Using version control is an essential part of modern software development and using it efficiently should be part of every developer’s tool kit. Knowing the basic rules makes it even more useful. Here are some best practices that help you on your way.
- Commit logical changesets (atomic commits)
- Commit Early, Commit Often
- Write Reasonable Commit Messages
- Don’t Commit Generated Sources
- Don’t Commit Half-Done Work
- Test Before You Commit
- Use Branches
- Agree on a Workflow
Commit logical changesets (atomic commits)
A commit should be a wrapper for related changes. Make sure your change reflects a single purpose: the fixing of a specific bug, the addition of a new feature, or some particular task. Small commits make it easier for other developers to understand the changes and roll them back if something went wrong.
Your commit will create a new revision number which can forever be used as a “name” for the change. You can mention this revision number in bug databases, or use it as an argument to merge should you want to undo the change or port it to another branch.

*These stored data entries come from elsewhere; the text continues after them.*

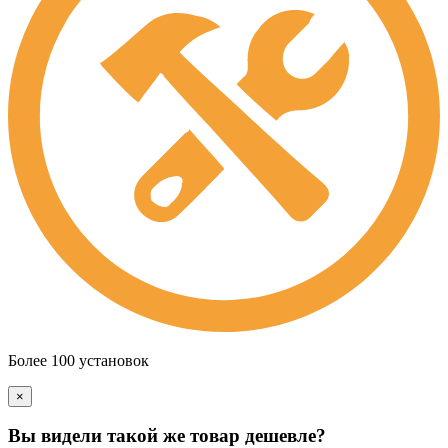
Более 100 установок
×
Вы видели такой же товар дешевле?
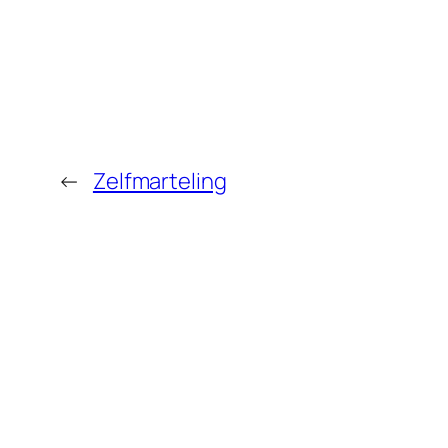
←
Zelfmarteling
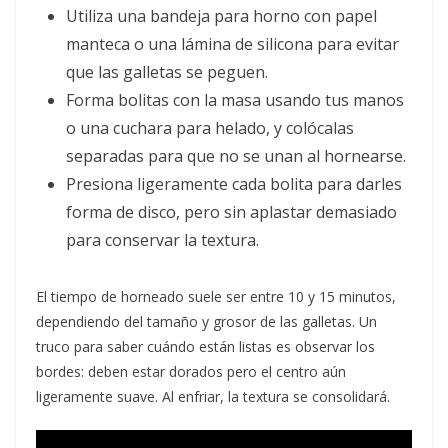
Utiliza una bandeja para horno con papel
manteca o una lámina de silicona para evitar
que las galletas se peguen.
Forma bolitas con la masa usando tus manos
o una cuchara para helado, y colócalas
separadas para que no se unan al hornearse.
Presiona ligeramente cada bolita para darles
forma de disco, pero sin aplastar demasiado
para conservar la textura.
El tiempo de horneado suele ser entre 10 y 15 minutos,
dependiendo del tamaño y grosor de las galletas. Un
truco para saber cuándo están listas es observar los
bordes: deben estar dorados pero el centro aún
ligeramente suave. Al enfriar, la textura se consolidará.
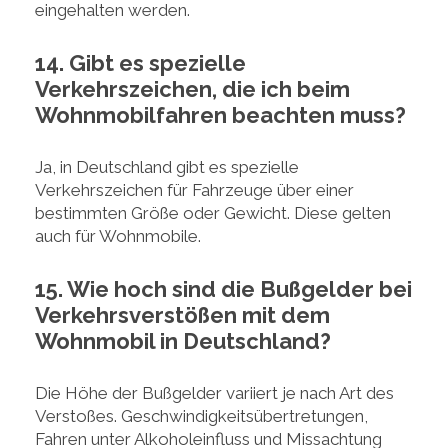
eingehalten werden.
14. Gibt es spezielle
Verkehrszeichen, die ich beim
Wohnmobilfahren beachten muss?
Ja, in Deutschland gibt es spezielle
Verkehrszeichen für Fahrzeuge über einer
bestimmten Größe oder Gewicht. Diese gelten
auch für Wohnmobile.
15. Wie hoch sind die Bußgelder bei
Verkehrsverstößen mit dem
Wohnmobil in Deutschland?
Die Höhe der Bußgelder variiert je nach Art des
Verstoßes. Geschwindigkeitsübertretungen,
Fahren unter Alkoholeinfluss und Missachtung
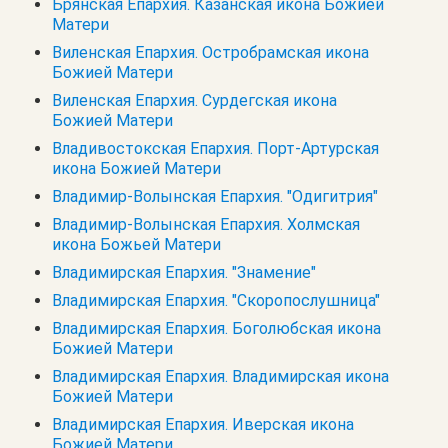
Брянская Епархия. Казанская икона Божией
Матери
Виленская Епархия. Остробрамская икона
Божией Матери
Виленская Епархия. Сурдегская икона
Божией Матери
Владивостокская Епархия. Порт-Артурская
икона Божией Матери
Владимир-Волынская Епархия. "Одигитрия"
Владимир-Волынская Епархия. Холмская
икона Божьей Матери
Владимирская Епархия. "Знамение"
Владимирская Епархия. "Скоропослушница"
Владимирская Епархия. Боголюбская икона
Божией Матери
Владимирская Епархия. Владимирская икона
Божией Матери
Владимирская Епархия. Иверская икона
Божией Матери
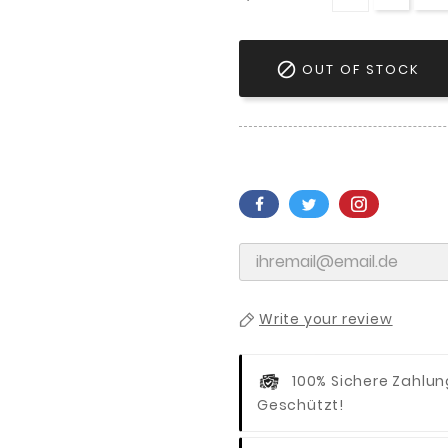

OUT OF STOCK
Write your review
100% Sichere Zahlu
Geschützt!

Git makes it easy to create very granular commits.
So if you do many changes to multiple logical components at the same time, commit them in separate parts. That way it’s easier to follow changes and their history. So working with features A, B and C and fixing bugs 1, 2 and 3 should make at least 6 commits.
Commit Early, Commit Often
It is recommended to commit code to version control often which keeps your commits small and, again, helps you commit only related changes. It also allows you to share your code more frequently with others.
It’s easier for everyone to integrate changes regularly and avoid having merge conflicts. Having a few large commits and sharing them rarely, in contrast, makes it hard to solve conflicts.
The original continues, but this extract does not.